A explicação é simples e nos ajuda a compreender como elogiar nossos filhos e nossos alunos. O ser humano foge de experiências que possam ser desagradáveis. A maioria das crianças, elogiadas apenas pela sua inteligência e esperteza, não quiseram se arriscar a errar, pois o erro poderia modificar a imagem que os adultos tinham delas.

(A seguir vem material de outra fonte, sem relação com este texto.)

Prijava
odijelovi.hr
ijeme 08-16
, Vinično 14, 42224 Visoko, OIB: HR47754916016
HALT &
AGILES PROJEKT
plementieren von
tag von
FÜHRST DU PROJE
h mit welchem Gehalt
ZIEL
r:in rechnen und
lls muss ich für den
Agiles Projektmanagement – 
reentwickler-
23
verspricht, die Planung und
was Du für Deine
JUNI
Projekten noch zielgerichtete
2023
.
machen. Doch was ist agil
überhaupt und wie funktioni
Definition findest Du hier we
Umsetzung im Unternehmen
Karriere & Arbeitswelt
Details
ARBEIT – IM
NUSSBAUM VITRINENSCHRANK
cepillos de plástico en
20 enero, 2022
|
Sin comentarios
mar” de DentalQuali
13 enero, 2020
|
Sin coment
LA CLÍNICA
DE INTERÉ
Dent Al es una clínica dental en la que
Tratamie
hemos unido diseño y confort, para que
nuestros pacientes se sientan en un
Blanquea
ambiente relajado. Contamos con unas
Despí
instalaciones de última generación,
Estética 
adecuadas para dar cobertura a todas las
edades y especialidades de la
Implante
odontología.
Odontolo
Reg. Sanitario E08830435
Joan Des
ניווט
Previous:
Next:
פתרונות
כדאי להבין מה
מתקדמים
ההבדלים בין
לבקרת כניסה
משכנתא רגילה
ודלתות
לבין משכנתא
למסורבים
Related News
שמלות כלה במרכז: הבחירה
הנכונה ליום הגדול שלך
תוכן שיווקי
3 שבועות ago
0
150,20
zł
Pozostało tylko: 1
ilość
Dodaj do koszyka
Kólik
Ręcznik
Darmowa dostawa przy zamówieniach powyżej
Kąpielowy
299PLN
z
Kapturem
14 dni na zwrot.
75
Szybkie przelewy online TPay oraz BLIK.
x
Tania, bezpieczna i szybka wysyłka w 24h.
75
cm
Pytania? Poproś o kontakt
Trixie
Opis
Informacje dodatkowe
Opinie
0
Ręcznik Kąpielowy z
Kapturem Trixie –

Já as crianças elogiadas pelo seu esforço, dedicação à tarefa ou persistência, se dispuseram a tentar, porque independente do resultado da sua ação, a sua postura frente ao trabalho é que seria reconhecida.

Sabemos de “N” casos de jovens considerados muito inteligentes não passarem no vestibular, enquanto aqueles jovens “médios” conquistam essa vitória. Os “inteligentes”, muitas vezes, confiam na sua capacidade e deixam de se preparar adequadamente. Os outros sabiam que se não estudassem muito não seriam aprovados e, justamente por isso, estudaram mais, resolveram mais exercícios, leram e se aprofundaram em cada uma das disciplinas.

No entanto, isso não é tudo. Além dos conteúdos escolares, os nossos filhos precisam aprender valores, princípios e ética. Precisam respeitar as diferenças, lutar contra os preconceitos, adquirir hábitos saudáveis e construir amizades sólidas. Não se consegue nada disso por meio de elogios frágeis, com enfoque apenas no ego de cada um. É preciso que sejam incentivados constantemente a agir assim. Isso se faz com elogios, feedbacks, e incentivos ao comportamento esperado.”